Monday, July 6, 1998 Published at 13:49 GMT 14:49 UK
Lobbyist at centre of row suspended
Draper: suspended as a lobbyist; sacked as a columnist
By BBC News online's Nick Assinder.
Derek Draper, who previously worked for the Minister without Portfolio, Peter Mandelson, is accused of offering clients privileged access to ministers.
The "cash-for-access" row erupted after newspaper reports that Mr Draper - currrently on holiday in Italy - and senior Downing Street aide Roger Liddle worked together to persuade US businessmen they could arrange for them to meet ministers.
He has now been suspended pending an investigation by his company GPC Market Access and sacked as a columnist for the Daily Express.
GPC Chairman Sir Ian Wrigglseworth said the comapny had been "deeply concerned" about aspects of the allegations.
Tories attack 'grossly improper' acts
Mr Liddle has denied any wrongdoing and the newspaper insisted it did not accuse him of leaking any information.
The prime minister's official spokesman insisted Mr Liddle had been asked about the allegations, but had not been suspended and would not be.
He also said there would be no investigation into Mr Liddle's behaviour unless there was evidence of wrongdoing, which Mr Blair would take extremely seriously.
But the Tories, who were embroiled in the "cash-for-questions" scandal which helped lose them the last election, demanded an explanation from the government.
Shadow Chancellor Francis Maude said it was "grossly improper" for former aides to leak "stolen" information to their clients.
'Cronyism and insider dealing'
He said claims that Chancellor Gordon Brown's Mansion House speech had been leaked by another lobbyist amounted to "insider dealing."

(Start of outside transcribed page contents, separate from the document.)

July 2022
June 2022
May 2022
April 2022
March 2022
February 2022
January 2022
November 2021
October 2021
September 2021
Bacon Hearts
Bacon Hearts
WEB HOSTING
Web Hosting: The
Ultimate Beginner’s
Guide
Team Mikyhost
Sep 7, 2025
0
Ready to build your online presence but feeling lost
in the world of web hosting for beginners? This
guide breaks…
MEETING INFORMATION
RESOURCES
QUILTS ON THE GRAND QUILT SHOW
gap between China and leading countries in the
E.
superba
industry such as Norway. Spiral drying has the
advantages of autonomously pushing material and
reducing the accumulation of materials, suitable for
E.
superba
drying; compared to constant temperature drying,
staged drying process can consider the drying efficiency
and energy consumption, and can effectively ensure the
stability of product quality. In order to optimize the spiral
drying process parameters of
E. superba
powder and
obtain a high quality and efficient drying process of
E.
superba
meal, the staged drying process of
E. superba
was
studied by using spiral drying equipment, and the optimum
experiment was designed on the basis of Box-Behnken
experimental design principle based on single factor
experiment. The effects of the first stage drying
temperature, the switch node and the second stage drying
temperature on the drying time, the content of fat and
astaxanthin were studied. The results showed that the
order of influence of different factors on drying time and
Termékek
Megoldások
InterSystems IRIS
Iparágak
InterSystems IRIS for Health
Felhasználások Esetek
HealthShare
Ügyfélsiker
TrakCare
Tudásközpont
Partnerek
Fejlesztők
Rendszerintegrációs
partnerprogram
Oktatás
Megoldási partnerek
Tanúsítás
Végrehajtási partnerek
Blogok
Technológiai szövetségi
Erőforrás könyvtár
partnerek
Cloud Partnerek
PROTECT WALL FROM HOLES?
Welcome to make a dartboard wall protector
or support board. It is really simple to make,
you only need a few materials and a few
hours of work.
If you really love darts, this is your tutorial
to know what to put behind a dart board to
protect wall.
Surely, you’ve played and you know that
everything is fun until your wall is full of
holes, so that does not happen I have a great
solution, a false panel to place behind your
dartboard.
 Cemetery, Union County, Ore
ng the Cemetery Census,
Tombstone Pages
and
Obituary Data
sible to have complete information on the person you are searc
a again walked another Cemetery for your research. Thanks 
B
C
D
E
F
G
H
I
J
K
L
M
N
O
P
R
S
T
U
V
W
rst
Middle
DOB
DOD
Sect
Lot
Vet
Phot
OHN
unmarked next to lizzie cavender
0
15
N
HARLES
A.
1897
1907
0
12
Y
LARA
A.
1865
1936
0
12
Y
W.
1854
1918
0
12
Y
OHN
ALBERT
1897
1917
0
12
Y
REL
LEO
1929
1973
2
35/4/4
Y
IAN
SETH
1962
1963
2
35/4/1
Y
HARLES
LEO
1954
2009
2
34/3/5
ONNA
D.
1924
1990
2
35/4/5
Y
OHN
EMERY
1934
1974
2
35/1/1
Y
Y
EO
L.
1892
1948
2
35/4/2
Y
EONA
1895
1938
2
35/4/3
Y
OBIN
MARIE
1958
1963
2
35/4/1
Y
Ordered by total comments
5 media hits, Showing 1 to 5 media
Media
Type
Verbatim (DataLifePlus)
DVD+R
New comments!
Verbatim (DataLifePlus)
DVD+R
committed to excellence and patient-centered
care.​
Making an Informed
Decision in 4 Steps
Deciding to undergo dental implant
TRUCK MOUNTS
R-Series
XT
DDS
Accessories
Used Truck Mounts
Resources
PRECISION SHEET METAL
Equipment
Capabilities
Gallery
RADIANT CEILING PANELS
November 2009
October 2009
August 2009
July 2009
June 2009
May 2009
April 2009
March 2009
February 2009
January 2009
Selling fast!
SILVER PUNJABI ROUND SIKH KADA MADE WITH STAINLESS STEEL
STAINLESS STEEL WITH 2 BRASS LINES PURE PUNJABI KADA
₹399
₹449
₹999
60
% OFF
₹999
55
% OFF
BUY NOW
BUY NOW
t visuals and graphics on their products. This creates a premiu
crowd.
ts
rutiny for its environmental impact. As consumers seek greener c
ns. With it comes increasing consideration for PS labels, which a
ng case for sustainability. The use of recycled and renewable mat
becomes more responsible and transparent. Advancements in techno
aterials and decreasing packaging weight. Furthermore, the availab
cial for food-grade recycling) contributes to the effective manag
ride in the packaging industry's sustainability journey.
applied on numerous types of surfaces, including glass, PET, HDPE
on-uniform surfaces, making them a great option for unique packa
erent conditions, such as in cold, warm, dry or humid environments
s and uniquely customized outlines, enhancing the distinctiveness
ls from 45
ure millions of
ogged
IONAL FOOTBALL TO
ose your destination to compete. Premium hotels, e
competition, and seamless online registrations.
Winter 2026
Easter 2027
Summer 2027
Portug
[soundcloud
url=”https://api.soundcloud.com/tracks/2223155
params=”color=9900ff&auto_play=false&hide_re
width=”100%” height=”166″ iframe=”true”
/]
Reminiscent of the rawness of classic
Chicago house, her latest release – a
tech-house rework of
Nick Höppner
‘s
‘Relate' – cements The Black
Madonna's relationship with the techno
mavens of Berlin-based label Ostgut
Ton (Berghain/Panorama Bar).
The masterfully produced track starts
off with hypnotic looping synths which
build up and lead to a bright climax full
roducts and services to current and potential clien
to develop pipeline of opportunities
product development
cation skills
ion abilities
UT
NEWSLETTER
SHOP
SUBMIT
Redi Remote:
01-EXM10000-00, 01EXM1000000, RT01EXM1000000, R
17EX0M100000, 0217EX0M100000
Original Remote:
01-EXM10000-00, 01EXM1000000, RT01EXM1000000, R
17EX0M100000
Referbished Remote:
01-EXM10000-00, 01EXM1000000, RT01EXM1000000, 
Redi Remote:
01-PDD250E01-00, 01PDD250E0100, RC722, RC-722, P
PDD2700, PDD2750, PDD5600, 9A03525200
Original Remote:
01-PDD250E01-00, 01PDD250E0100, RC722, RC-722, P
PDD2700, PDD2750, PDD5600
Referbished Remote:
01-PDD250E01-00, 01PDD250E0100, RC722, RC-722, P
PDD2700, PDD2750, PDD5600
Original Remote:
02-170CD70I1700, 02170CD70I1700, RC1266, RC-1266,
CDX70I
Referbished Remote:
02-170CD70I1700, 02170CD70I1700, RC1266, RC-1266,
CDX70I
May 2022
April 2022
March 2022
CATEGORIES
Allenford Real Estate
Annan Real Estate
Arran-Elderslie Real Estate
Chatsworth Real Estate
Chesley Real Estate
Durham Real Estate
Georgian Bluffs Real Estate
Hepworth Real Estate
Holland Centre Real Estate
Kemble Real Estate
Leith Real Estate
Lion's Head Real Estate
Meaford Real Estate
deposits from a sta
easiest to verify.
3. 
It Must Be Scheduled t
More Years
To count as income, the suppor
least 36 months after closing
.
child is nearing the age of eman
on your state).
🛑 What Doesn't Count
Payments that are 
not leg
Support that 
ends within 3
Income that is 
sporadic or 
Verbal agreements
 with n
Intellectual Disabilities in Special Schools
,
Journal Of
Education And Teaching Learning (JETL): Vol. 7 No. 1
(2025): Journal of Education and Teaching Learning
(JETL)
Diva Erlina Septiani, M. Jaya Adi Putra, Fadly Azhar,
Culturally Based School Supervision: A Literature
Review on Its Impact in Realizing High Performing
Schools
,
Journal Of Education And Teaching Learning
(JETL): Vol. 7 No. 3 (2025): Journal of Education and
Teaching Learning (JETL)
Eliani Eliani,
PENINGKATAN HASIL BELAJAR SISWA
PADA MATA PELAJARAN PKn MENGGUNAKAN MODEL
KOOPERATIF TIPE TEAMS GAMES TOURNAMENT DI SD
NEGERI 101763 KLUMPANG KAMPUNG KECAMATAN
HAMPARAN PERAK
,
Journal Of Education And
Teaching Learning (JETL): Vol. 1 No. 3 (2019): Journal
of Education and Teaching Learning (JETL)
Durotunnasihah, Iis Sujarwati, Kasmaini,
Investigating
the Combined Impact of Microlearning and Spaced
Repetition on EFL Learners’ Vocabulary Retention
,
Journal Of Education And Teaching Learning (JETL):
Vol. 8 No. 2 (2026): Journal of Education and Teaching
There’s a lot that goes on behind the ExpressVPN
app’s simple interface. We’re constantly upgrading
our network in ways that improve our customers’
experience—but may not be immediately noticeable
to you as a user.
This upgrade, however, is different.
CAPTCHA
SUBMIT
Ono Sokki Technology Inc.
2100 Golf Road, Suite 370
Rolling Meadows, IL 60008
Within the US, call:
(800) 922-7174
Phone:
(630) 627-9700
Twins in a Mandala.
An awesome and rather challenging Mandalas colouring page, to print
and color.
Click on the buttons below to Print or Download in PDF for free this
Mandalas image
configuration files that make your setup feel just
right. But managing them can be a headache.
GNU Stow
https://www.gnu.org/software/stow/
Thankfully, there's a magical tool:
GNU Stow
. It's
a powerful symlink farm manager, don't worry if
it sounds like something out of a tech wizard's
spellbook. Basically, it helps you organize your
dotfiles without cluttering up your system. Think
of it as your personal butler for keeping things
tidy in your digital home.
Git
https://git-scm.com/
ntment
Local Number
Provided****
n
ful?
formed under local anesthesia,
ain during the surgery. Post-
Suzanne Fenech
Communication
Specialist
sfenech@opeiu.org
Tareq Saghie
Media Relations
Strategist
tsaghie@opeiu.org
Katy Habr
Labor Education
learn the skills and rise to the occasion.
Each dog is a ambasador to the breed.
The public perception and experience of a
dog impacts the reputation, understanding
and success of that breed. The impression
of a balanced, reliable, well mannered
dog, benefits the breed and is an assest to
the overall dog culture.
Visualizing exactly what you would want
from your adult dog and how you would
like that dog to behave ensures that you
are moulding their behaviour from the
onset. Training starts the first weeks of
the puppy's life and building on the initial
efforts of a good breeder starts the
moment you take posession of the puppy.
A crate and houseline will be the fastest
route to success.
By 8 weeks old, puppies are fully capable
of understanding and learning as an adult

"That's a very serious matter. We are just beginning to see a pattern of what New Labour and the Third Way is about.
"It's about cronyism. It's about special favours to friends. It's about politicising the higher reaches of the civil service.
"What is improper is for people with intimate government connections to trade on that, to use it to get inside information, to give preferential advantage to their own clients, by sliding them under-the-counter information, advance copies of speeches, which are stolen.
"That is grossly improper. If Mr Blair really wants to say he is about a new type of clean politics, he needs to suspend or sack Mr Liddle immediately and have a high-level inquiry into this gross impropriety," he said.
Lobbyists 'need code of conduct'
Labour MP Giles Radice, chairman of the Treasury Select Committee, said there was no evidence The Observer's story was correct.
But he called for Lord Neill's Committee on Standards in Public Life to consider a statutory code for lobbyists.
The Observer says that the advisers, who previously worked for the Prime Minister, Chancellor Gordon Brown, and Mr Mandelson, claimed to have passed confidential information on to large corporations.
Ministers not involved
The paper insists no ministers are accused of impropriety and that not all the lobbyists they approached offered privileged information or access.
It also stresses that none of the lobbyists_ clients sought inside information or acted improperly on any material handed over.